Traduit par Christiane Duschesne

Boréal, 235 pages

En 1738, la jeune Esther Brandeau s’est embarquée sur un bateau déguisée en garçon pour faire la traversée vers la Nouvelle-France. À partir de ce fait véridique, l’écrivaine torontoise Susan Glickman a écrit un roman historique mâtiné d’un récit d’aventures aux allures de conte des mille et une nuits. Un livre au charme insidieux, comme celui de son héroïne.

Susan Glickman n’est pas une historienne. « Pas avec un grand H, en tout cas ! » Mais l’auteure née à Montréal – elle a quitté la ville à 17 ans –, qui est aussi poète et professeure, a fait un an de recherches avant d’entamer la rédaction de ce roman au titre interminable, Les aventures étranges et surprenantes d’Esther Brandeau, moussaillon.

« Je suis d’abord une romancière, nous a dit Susan Glickman lors d’un passage à Montréal. Mais je crois que lorsqu’on invente, il faut une base très réaliste. »

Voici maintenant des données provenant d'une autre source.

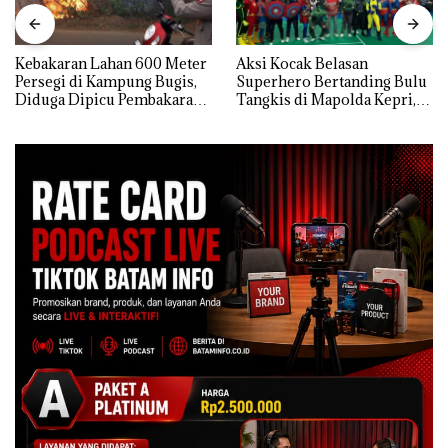
Kebakaran Lahan 600 Meter
Aksi Kocak Belasan
Persegi di Kampung Bugis,
Superhero Bertanding Bulu
Diduga Dipicu Pembakaran
Tangkis di Mapolda Kepri,
Sampah
Sambut HUT RI Ke-81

Tout le roman est donc basé sur des faits, que ce soit sur la manière espagnole de préparer le chocolat ou sur la présence de personnages historiques, comme le gouverneur général Charles Beauharnois, le commissaire de la marine Jean-Victor Varin et l’intendant Gilles Hockart, auxquels l’auteure réussit à donner vie avec brio.

Protection

On sait peu de choses sur Esther Brandeau. Susan Glickman est tombée sur cette anecdote peu connue en lisant « une histoire ennuyeuse » sur le commencement du Canada. Ce tout petit paragraphe a mis le feu à son imagination et lui a fait se poser trois questions. Pourquoi la jeune femme a-t-elle abandonné sa famille et son pays ? Pourquoi a-t-elle refusé de se convertir au catholicisme (elle était juive), ce qui lui aurait permis de rester ici ? Comment a-t-elle réussi à passer un an à Québec alors qu’elle aurait dû être envoyée en prison ou retournée manu militari en France ?

« Il faut nécessairement qu’elle ait été protégée par les fonctionnaires et les notables, avance Susan Glickman. Mais pourquoi ? J’ai décidé que c’était parce qu’elle avait une personnalité très attachante. J’ai de la tendresse pour elle, j’ai pensé que les autres en auraient aussi. »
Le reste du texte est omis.